Rédemption 2 – Le Monde de l'oubli

Couverture du Monde de l'oubli

Critique établie le 12 septembre 2007 par Thesa.

Le Monde de l'oubli est un roman de science-fiction de David Brin. Il s'agit du cinquième tome de la série Marée stellaire (après Jusqu'au cœur du soleil, Marée stellaire, Élévation et Rédemption 1 – Le Monde de l'exil), et le second de la sous-série Rédemption.

Les nouveaux arrivants sur Jijo semblent bien décidés à percer les secrets de la planète. Et ils commencent à répandre de mystérieuses rumeurs. Notamment qu'ils serviraient une civilisation se disant Patrons de l'Humanité. Les peuples de Jijo, depuis si longtemps coupés de la civilisation galactique, ne savent qu'en penser.

Mais la solution devient de plus en plus grave, et il apparaît que les étrangers cherchent avant tout à diviser les différents peuples de Jijo. Mais ceux-ci, après tant d'années de paix, ne veulent pas se laisser abattre. Et décident d'organiser une résistance.

À la suite directe du premier roman de Rédemption, on continue à suivre avec attention les multiples destins qui s'entrecroisent sur Jijo. Les intriques galactiques commencent à se discerner derrière les actes des étrangers qui ont troublé la quiétude de la petite planète cosmopolite.

vendredi 3 août 2007

Rédemption 1 – Le Monde de l'exil

Couverture du Monde de l'exil

Critique établie le 3 août 2007 par Thesa.

Le Monde de l'exil est un roman de science-fiction de David Brin.
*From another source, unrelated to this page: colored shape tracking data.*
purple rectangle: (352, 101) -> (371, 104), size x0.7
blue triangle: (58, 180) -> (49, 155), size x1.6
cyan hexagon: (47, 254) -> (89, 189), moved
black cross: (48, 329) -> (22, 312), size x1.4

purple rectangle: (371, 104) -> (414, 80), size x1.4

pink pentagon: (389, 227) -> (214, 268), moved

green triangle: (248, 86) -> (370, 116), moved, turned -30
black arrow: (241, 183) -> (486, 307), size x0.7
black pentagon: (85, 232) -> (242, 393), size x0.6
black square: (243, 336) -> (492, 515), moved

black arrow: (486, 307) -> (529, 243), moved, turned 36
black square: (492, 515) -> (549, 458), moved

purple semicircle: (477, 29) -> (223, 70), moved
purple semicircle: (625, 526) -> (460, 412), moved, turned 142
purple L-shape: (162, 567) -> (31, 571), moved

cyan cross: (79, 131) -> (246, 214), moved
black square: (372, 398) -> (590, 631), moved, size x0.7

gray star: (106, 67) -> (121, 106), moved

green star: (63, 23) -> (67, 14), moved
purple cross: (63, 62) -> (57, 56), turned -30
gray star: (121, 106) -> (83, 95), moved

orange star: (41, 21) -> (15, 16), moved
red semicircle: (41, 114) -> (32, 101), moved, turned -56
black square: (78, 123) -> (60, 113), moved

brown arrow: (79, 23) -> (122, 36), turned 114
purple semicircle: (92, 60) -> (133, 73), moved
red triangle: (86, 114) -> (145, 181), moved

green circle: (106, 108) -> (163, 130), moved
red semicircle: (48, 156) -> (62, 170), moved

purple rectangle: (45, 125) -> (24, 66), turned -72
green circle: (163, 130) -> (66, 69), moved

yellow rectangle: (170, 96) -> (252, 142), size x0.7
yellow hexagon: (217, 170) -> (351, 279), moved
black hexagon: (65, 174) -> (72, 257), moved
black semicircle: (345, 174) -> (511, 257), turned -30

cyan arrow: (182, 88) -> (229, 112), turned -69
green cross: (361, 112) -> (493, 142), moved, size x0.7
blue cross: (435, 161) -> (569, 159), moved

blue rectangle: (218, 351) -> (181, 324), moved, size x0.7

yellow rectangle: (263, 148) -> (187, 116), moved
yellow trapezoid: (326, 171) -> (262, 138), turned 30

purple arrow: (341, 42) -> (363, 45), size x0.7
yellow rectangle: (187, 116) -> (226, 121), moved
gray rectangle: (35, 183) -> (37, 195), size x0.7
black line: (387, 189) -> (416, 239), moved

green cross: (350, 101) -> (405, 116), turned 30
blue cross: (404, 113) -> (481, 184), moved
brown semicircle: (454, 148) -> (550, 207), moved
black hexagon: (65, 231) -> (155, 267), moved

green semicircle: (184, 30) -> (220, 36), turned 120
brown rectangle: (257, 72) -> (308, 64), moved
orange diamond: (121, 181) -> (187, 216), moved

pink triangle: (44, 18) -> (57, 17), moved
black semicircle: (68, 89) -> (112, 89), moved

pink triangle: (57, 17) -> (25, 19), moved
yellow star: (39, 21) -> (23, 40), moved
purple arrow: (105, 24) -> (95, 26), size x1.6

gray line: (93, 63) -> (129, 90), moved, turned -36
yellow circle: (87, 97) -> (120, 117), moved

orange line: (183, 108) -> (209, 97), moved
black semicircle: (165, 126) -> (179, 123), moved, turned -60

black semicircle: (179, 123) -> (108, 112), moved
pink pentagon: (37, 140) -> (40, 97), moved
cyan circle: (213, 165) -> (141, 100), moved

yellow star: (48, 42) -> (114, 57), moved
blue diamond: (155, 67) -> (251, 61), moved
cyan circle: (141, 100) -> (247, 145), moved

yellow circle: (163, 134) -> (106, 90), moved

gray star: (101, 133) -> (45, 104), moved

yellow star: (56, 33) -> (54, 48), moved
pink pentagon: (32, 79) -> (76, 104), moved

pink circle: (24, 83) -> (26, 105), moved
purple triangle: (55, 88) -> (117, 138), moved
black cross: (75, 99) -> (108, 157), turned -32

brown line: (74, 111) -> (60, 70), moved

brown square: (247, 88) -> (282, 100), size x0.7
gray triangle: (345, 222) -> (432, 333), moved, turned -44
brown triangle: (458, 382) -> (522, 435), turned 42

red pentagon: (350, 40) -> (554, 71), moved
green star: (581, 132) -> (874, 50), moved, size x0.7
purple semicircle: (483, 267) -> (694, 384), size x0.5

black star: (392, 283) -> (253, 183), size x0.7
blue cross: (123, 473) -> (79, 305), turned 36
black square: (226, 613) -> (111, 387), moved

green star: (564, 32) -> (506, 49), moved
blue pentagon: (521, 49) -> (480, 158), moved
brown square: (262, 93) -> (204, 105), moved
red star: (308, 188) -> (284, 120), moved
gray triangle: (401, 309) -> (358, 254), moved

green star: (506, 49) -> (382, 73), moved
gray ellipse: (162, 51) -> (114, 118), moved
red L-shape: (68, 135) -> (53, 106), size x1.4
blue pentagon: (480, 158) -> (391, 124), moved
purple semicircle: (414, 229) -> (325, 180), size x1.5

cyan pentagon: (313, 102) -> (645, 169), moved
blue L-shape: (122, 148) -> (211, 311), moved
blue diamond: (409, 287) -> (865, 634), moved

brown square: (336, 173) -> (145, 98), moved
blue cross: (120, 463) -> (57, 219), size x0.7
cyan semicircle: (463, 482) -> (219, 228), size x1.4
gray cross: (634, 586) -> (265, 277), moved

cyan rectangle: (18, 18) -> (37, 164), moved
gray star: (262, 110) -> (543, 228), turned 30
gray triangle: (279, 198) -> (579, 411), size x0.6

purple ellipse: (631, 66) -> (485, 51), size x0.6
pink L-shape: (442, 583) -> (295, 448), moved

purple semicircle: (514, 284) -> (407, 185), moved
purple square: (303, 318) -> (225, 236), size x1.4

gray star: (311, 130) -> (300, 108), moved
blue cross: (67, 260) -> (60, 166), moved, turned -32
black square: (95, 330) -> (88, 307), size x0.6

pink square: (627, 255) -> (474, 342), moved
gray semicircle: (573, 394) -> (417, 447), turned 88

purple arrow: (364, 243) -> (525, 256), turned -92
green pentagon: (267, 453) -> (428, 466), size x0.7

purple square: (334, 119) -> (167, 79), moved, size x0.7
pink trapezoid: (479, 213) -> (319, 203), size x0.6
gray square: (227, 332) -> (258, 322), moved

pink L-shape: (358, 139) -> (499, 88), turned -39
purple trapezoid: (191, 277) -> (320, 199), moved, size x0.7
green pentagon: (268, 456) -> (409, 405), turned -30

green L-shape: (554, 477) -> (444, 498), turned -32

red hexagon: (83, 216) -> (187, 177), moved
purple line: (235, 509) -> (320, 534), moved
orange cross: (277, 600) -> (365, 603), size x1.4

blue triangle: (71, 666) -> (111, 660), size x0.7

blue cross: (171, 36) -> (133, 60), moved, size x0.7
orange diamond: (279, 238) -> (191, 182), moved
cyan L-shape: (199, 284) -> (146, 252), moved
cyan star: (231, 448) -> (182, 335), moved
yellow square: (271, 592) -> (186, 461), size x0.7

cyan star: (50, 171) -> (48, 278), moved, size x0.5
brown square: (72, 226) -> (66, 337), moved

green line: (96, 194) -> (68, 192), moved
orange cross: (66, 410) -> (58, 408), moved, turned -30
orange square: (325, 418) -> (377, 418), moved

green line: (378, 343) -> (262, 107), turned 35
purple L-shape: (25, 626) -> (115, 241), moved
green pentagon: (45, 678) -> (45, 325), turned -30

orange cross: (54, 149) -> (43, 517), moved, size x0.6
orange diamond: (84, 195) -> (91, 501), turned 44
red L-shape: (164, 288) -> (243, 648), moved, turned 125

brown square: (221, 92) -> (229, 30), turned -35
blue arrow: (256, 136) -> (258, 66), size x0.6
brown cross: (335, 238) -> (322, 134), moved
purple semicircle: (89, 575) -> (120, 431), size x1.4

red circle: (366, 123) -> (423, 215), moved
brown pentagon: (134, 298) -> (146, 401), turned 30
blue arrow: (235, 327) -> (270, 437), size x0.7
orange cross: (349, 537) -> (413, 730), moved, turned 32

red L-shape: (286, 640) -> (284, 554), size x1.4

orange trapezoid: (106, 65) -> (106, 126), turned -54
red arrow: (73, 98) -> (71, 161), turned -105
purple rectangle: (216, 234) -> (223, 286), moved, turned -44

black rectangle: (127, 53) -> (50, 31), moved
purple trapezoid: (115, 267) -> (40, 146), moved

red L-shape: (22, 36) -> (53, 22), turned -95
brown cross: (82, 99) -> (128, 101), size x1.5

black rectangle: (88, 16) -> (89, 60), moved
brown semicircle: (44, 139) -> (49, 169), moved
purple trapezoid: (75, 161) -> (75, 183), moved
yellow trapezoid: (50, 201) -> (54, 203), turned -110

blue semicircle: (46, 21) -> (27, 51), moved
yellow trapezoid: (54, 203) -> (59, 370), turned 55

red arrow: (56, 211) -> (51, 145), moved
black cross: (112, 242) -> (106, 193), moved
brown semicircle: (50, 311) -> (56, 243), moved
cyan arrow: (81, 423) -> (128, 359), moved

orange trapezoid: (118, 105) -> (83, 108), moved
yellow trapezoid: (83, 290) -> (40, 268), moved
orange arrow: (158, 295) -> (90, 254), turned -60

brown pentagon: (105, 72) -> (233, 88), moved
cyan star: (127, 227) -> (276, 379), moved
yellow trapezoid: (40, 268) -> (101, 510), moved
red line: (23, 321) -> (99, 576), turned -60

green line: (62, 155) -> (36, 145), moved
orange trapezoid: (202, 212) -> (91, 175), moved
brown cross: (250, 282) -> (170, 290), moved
Il s'agit du quatrième tome de la série Marée stellaire (après Jusqu'au cœur du soleil, Marée stellaire et Élévation), et le premier de la sous-série Rédemption.

Jijo est une planète classifié par la Bibliothèque Galactique comme étant en friche. Il y est précisé qu'elle fut habitée par la civilisation des Buyurs, et que ceux-ci l'ont laissée en jachère il y a bien longtemps pour permettre à son écosystème de se régénérer. Ce statut interdit à quiconque de coloniser cette planète avant des millénaires.

Mais au cours des derniers millénaires, cette interdiction a été violée à six reprises. Six fois, un vaisseau s'est posé sur Jijo. Six groupes d'exilés s'y sont installés, pour échapper à diverses contraintes de leurs sociétés. Six civilisations différentes, des piles d'anneaux traekis et des centaures urs, jusqu'aux derniers, des humains.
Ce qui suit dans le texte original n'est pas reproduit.